Which is harder? Starting running - or restarting?
I seem to have misplaced my speed, what little I used to have. Long, slow slogs over the last couple of weeks remind of this sad factoid and also gave rise to this thought - Is it harder to start running or restart your running off an extended layoff?
Starting
I wonder if a study exists that tracks when people start running. I suspect many longtime runners assume that everyone started in high school, or even earlier. I'm not so sure, especially for women runners. In my case, I ran in high school only because I had a track coach that thought even discus throwers needed to cruise five miles a day. Protests that the discus circle was only eight feet across and the flinging the disc was an explosive event fell on Mr. Stanley's deaf ears. Off I went, grumbling, until I settled on my first ever running goal.
Get fast enough to keep up with the cute girls.
I had no background for running and this was early enough in the first running boom that information was pretty limited, so we all turned the same miles. In hindsight, the best part of being a teenager is the ability to recover. I plowed through the first couple of five-milers, dying off as the group outran my meager ability. Each day, I died a little later into the route until one day, two weeks into the regimen, I finished with the girls. Barely. Progress. Also, goal achieved.
Every practice started the same, with the run. Then, we'd split to tackle our individual events. While the runners did their speed work, I spun myself dizzy, working on perfecting release angles and timing, building calluses on the edges of first two fingers. Also, wearing out the soles of my sneakers. Discus is ridiculously hard on footwear.
Summer came, and I kept running because the cute girls did, and the monthly 10K's popped up on the horizon. I started racing them and discovered early on that I had a governor on my engine. Sprint speed I had, not great but I could hold my own in a kick. What I didn't have was the one essential quality that every great distance runner must possess - the ability to process incredible amounts of oxygen. I didn't know it at the time, but I had/have exercised-induced asthma.
Funny thing about exercised-induced asthma; the worst period of the attack is 5-20 minutes into the run. I used to joke that it took me three miles to warm up. As always, a kernel of truth hides within the joke.
Since I couldn't run away with the leaders, I developed a racing strategy that worked.
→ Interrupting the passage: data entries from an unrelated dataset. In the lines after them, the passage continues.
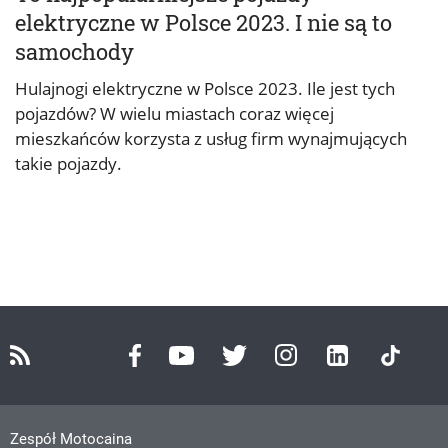
elektryczne w Polsce 2023. I nie są to
samochody
Hulajnogi elektryczne w Polsce 2023. Ile jest tych
pojazdów? W wielu miastach coraz więcej
mieszkańców korzysta z usług firm wynajmujących
takie pojazdy.
Zespół Motocaina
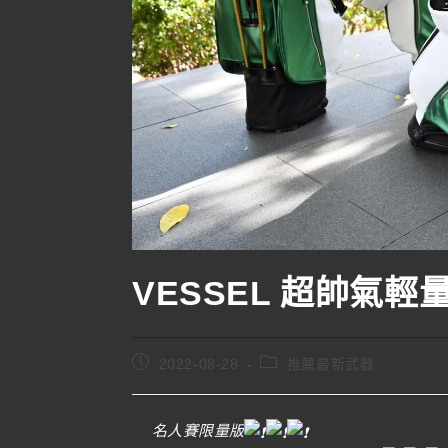
VESSEL 超帥氣輕
2022-08-28
推薦最新武器
名人賽限量版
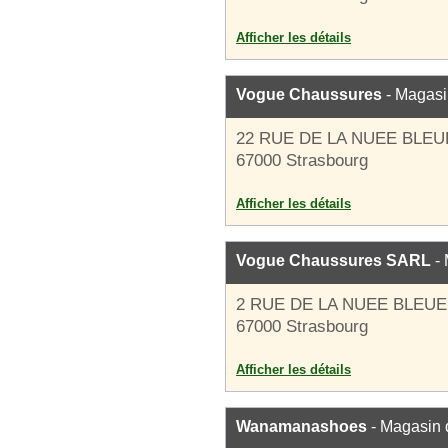
Afficher les détails
Vogue Chaussures
- Magasi
22 RUE DE LA NUEE BLEU
67000 Strasbourg
Afficher les détails
Vogue Chaussures SARL
- 
2 RUE DE LA NUEE BLEUE
67000 Strasbourg
Afficher les détails
Wanamanashoes
- Magasin 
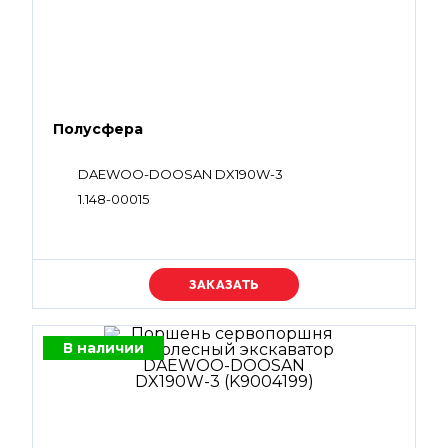
Полусфера
DAEWOO-DOOSAN DX190W-3
1.148-00015
Уточняйте цену
В наличии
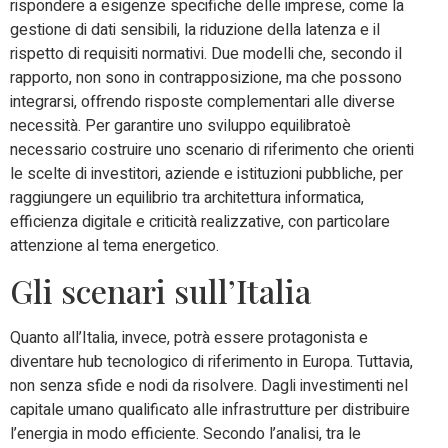
rispondere a esigenze specifiche delle imprese, come la
gestione di dati sensibili, la riduzione della latenza e il
rispetto di requisiti normativi. Due modelli che, secondo il
rapporto, non sono in contrapposizione, ma che possono
integrarsi, offrendo risposte complementari alle diverse
necessità. Per garantire uno sviluppo equilibratoè
necessario costruire uno scenario di riferimento che orienti
le scelte di investitori, aziende e istituzioni pubbliche, per
raggiungere un equilibrio tra architettura informatica,
efficienza digitale e criticità realizzative, con particolare
attenzione al tema energetico.
Gli scenari sull’Italia
Quanto all’Italia, invece, potrà essere protagonista e
diventare hub tecnologico di riferimento in Europa. Tuttavia,
non senza sfide e nodi da risolvere. Dagli investimenti nel
capitale umano qualificato alle infrastrutture per distribuire
l’energia in modo efficiente. Secondo l’analisi, tra le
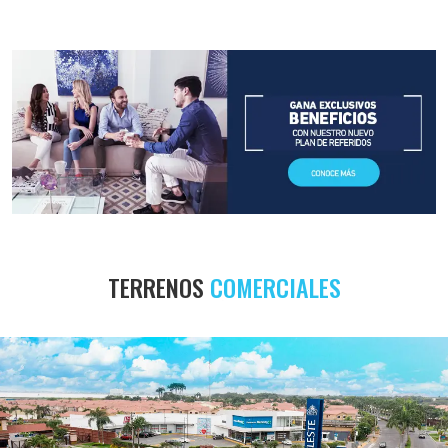
TERRENOS
COMERCIALES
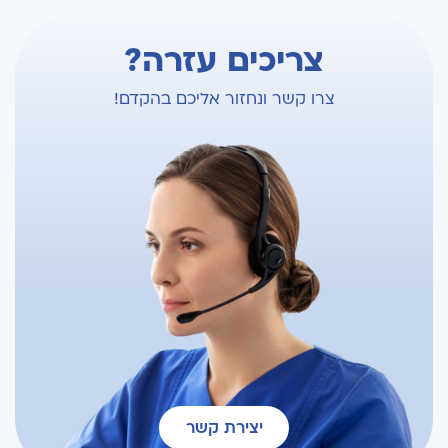
צריכים עזרה?
צרו קשר ונחזור אליכם בהקדם!
יצירת קשר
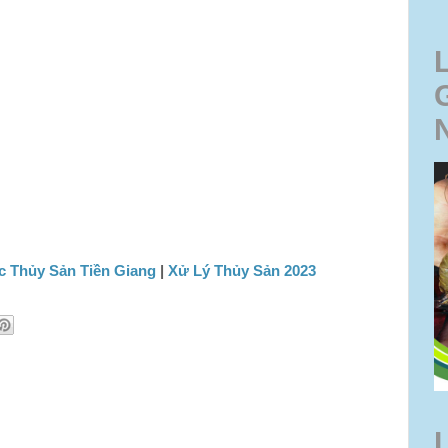
c Thủy Sản Tiền Giang
|
Xử Lý Thủy Sản 2023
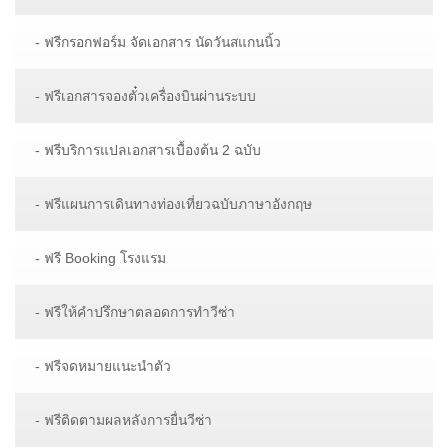
- ฟรีกรอกฟอร์ม จัดเอกสาร นัดวันสแกนนิ้ว
- ฟรีเอกสารจองตั๋วเครื่องบินผ่านระบบ
- ฟรีบริการแปลเอกสารเบื้องต้น 2 ฉบับ
- ฟรีแผนการเดินทางท่องเที่ยวฉบับภาษาอังกฤษ
- ฟรี Booking โรงแรม
- ฟรีให้คำปรึกษาตลอดการทำวีซ่า
- ฟรีจดหมายแนะนำตัว
- ฟรีติดตามผลหลังการยื่นวีซ่า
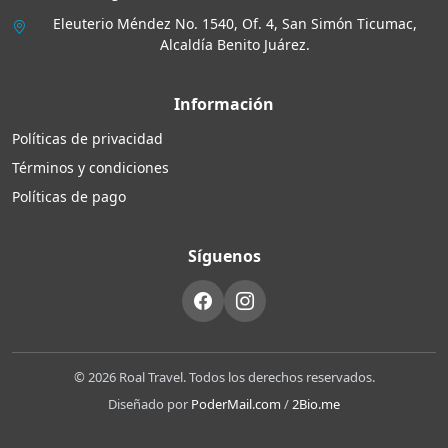
Eleuterio Méndez No. 1540, Of. 4, San Simón Ticumac,
Alcaldía Benito Juárez.
Información
Políticas de privacidad
Términos y condiciones
Políticas de pago
Síguenos
© 2026 Roal Travel. Todos los derechos reservados.
Diseñado por
PoderMail.com
/
2Bio.me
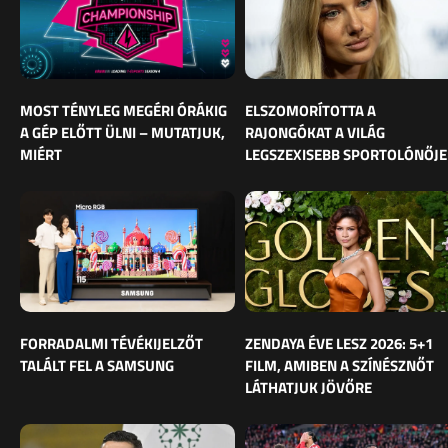
MOST TÉNYLEG MEGÉRI ÓRÁKIG
ELSZOMORÍTOTTA A
A GÉP ELŐTT ÜLNI – MUTATJUK,
RAJONGÓKAT A VILÁG
MIÉRT
LEGSZEXISEBB SPORTOLÓNŐJE
FORRADALMI TÉVÉKIJELZŐT
ZENDAYA ÉVE LESZ 2026: 5+1
TALÁLT FEL A SAMSUNG
FILM, AMIBEN A SZÍNÉSZNŐT
LÁTHATJUK JÖVŐRE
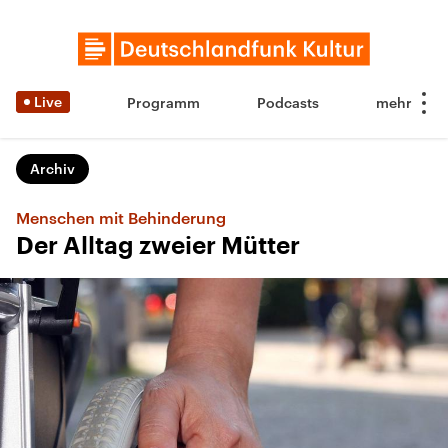
Live
Programm
Podcasts
Archiv
Menschen mit Behinderung
Der Alltag zweier Mütter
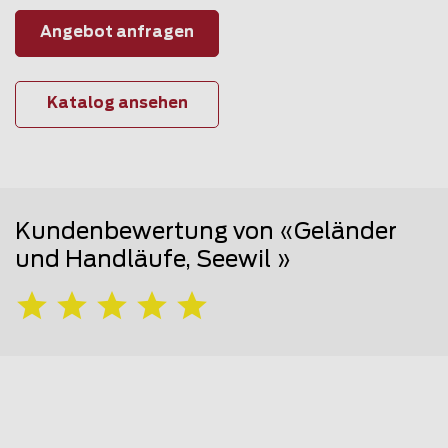
Angebot anfragen
Katalog ansehen
Kundenbewertung von «Geländer
und Handläufe, Seewil »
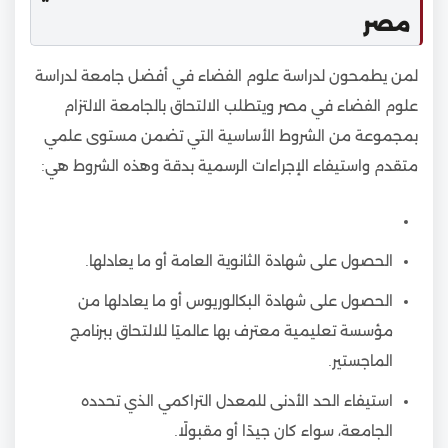
مصر
لمن يطمحون لدراسة علوم الفضاء في أفضل جامعة لدراسة
علوم الفضاء في مصر ويتطلب الالتحاق بالجامعة الالتزام
بمجموعة من الشروط الأساسية التي تضمن مستوى علمي
متقدم واستيفاء الإجراءات الرسمية بدقة وهذه الشروط هي:
الحصول على شهادة الثانوية العامة أو ما يعادلها.
الحصول على شهادة البكالوريوس أو ما يعادلها من
مؤسسة تعليمية معترف بها عالميًا للالتحاق ببرنامج
الماجستير.
استيفاء الحد الأدنى للمعدل التراكمي الذي تحدده
الجامعة، سواء كان جيدًا أو مقبولًا.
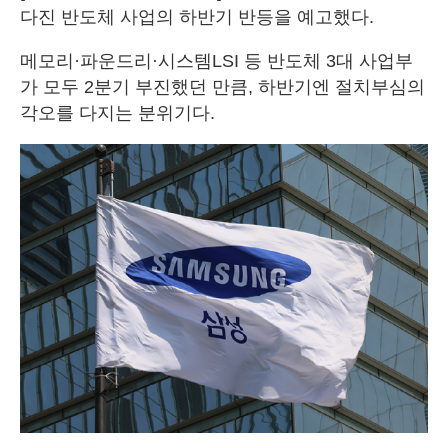
다진 반도체 사업의 하반기 반등을 예고했다.
메모리·파운드리·시스템LSI 등 반도체 3대 사업부
가 모두 2분기 부진했던 만큼, 하반기엔 절치부심의
각오를 다지는 분위기다.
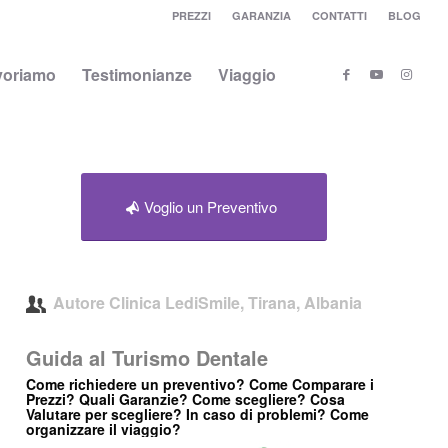
PREZZI
GARANZIA
CONTATTI
BLOG
voriamo
Testimonianze
Viaggio
Voglio un Preventivo
Autore
Clinica LediSmile, Tirana, Albania
Guida al Turismo Dentale
Come richiedere un preventivo? Come Comparare i
Prezzi? Quali Garanzie? Come scegliere? Cosa
Valutare per scegliere? In caso di problemi? Come
organizzare il viaggio?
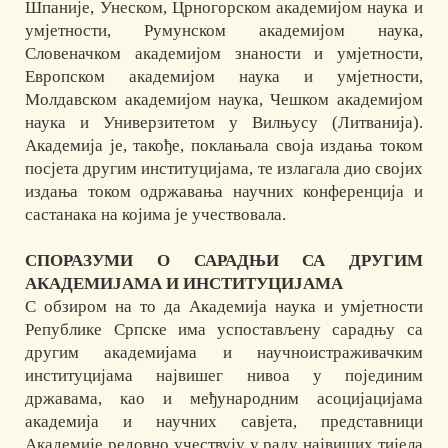
Шпаније, Унеском, Црногорском академијом наука и
умјетности, Румунском академијом наука,
Словеначком академијом знаности и умјетности,
Европском академијом наука и умјетности,
Молдавском академијом наука, Чешком академијом
наука и Универзитетом у Вилњусу (Литванија).
Академија је, такође, поклањала своја издања током
посјета другим институцијама, те излагала дио својих
издања током одржавања научних конференција и
састанака на којима је учествовала.
СПОРАЗУМИ О САРАДЊИ СА ДРУГИМ
АКАДЕМИЈАМА И ИНСТИТУЦИЈАМА
С обзиром на то да Академија наука и умјетности
Републике Српске има успостављену сарадњу са
другим академијама и научноистраживачким
институцијама највишег нивоа у појединим
државама, као и међународним асоцијацијама
академија и научних савјета, представници
Академије редовно учествују у раду највиших тијела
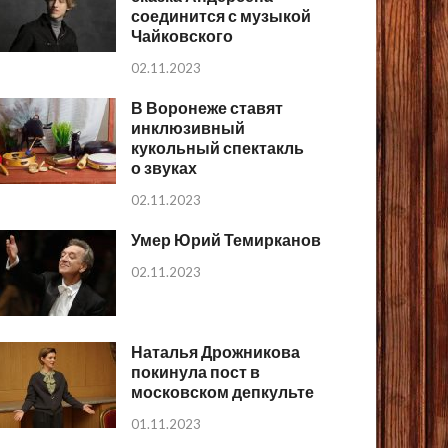
соединится с музыкой
Чайковского
02.11.2023
В Воронеже ставят
инклюзивный
кукольный спектакль
о звуках
02.11.2023
Умер Юрий Темирканов
02.11.2023
Наталья Дрожникова
покинула пост в
московском депкульте
01.11.2023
I became a grinder, hanging on through that first hard period, letting the fingers on my hands go numb as I pushed the redline. When my lungs finally started to relax, I'd notch the pace up. I got used to suffering in the middle of the race as much as I did in the beginning after the first rush.
That's when I discovered that most people don't like to suffer, not even in a race. I learned to run on that redline full-time, knowing that it would recede as my lungs opened. I'd step to the start line with the intention winning my battles by being willing to suffer more. The longer the race went, the better I did, getting stronger as others died off.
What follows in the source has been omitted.